↓
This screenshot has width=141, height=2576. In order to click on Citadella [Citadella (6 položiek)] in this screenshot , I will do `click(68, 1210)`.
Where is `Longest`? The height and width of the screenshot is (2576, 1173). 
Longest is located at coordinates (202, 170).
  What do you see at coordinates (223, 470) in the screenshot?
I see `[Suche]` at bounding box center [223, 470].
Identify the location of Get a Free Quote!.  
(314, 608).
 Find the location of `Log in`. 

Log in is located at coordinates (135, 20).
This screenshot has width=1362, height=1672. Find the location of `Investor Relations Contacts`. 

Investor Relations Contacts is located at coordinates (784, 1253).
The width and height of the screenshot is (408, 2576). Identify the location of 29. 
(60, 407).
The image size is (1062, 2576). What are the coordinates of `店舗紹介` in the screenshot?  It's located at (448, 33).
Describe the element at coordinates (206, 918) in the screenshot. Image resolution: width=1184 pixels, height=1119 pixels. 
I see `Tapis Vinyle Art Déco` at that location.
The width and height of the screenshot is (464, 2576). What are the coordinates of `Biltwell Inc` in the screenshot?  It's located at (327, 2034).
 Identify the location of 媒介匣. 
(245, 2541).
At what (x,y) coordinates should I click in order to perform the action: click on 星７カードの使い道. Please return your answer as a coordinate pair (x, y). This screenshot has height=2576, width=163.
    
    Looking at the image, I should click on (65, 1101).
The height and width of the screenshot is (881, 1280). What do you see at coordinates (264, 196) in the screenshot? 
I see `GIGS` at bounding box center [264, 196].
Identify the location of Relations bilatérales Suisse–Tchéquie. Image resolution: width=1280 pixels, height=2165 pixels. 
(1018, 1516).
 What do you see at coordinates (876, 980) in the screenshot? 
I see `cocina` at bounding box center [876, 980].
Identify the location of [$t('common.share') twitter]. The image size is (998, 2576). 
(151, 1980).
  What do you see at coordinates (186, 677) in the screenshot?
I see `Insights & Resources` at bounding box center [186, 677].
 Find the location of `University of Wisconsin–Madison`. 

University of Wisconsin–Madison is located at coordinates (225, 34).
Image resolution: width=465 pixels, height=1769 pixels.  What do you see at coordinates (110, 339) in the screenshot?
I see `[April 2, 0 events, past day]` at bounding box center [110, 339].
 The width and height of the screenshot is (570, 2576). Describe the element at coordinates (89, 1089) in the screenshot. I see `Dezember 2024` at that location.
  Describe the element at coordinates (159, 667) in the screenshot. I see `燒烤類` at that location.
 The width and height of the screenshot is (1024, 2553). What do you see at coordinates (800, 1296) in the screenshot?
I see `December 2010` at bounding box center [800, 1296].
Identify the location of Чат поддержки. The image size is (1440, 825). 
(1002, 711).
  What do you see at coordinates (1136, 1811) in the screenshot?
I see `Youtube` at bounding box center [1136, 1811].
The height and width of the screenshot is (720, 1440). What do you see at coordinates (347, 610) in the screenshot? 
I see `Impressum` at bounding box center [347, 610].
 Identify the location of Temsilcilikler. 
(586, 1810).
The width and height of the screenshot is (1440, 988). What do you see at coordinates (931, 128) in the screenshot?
↑
## YOUR GOAL
Retype every entry exactly.

## ANSWER BOX
This screenshot has width=141, height=2576. In order to click on Citadella [Citadella (6 položiek)] in this screenshot , I will do `click(68, 1210)`.
Where is `Longest`? The height and width of the screenshot is (2576, 1173). 
Longest is located at coordinates (202, 170).
  What do you see at coordinates (223, 470) in the screenshot?
I see `[Suche]` at bounding box center [223, 470].
Identify the location of Get a Free Quote!.  
(314, 608).
 Find the location of `Log in`. 

Log in is located at coordinates (135, 20).
This screenshot has width=1362, height=1672. Find the location of `Investor Relations Contacts`. 

Investor Relations Contacts is located at coordinates (784, 1253).
The width and height of the screenshot is (408, 2576). Identify the location of 29. 
(60, 407).
The image size is (1062, 2576). What are the coordinates of `店舗紹介` in the screenshot?  It's located at (448, 33).
Describe the element at coordinates (206, 918) in the screenshot. Image resolution: width=1184 pixels, height=1119 pixels. 
I see `Tapis Vinyle Art Déco` at that location.
The width and height of the screenshot is (464, 2576). What are the coordinates of `Biltwell Inc` in the screenshot?  It's located at (327, 2034).
 Identify the location of 媒介匣. 
(245, 2541).
At what (x,y) coordinates should I click in order to perform the action: click on 星７カードの使い道. Please return your answer as a coordinate pair (x, y). This screenshot has height=2576, width=163.
    
    Looking at the image, I should click on (65, 1101).
The height and width of the screenshot is (881, 1280). What do you see at coordinates (264, 196) in the screenshot? 
I see `GIGS` at bounding box center [264, 196].
Identify the location of Relations bilatérales Suisse–Tchéquie. Image resolution: width=1280 pixels, height=2165 pixels. 
(1018, 1516).
 What do you see at coordinates (876, 980) in the screenshot? 
I see `cocina` at bounding box center [876, 980].
Identify the location of [$t('common.share') twitter]. The image size is (998, 2576). 
(151, 1980).
  What do you see at coordinates (186, 677) in the screenshot?
I see `Insights & Resources` at bounding box center [186, 677].
 Find the location of `University of Wisconsin–Madison`. 

University of Wisconsin–Madison is located at coordinates (225, 34).
Image resolution: width=465 pixels, height=1769 pixels.  What do you see at coordinates (110, 339) in the screenshot?
I see `[April 2, 0 events, past day]` at bounding box center [110, 339].
 The width and height of the screenshot is (570, 2576). Describe the element at coordinates (89, 1089) in the screenshot. I see `Dezember 2024` at that location.
  Describe the element at coordinates (159, 667) in the screenshot. I see `燒烤類` at that location.
 The width and height of the screenshot is (1024, 2553). What do you see at coordinates (800, 1296) in the screenshot?
I see `December 2010` at bounding box center [800, 1296].
Identify the location of Чат поддержки. The image size is (1440, 825). 
(1002, 711).
  What do you see at coordinates (1136, 1811) in the screenshot?
I see `Youtube` at bounding box center [1136, 1811].
The height and width of the screenshot is (720, 1440). What do you see at coordinates (347, 610) in the screenshot? 
I see `Impressum` at bounding box center [347, 610].
 Identify the location of Temsilcilikler. 
(586, 1810).
The width and height of the screenshot is (1440, 988). What do you see at coordinates (931, 128) in the screenshot?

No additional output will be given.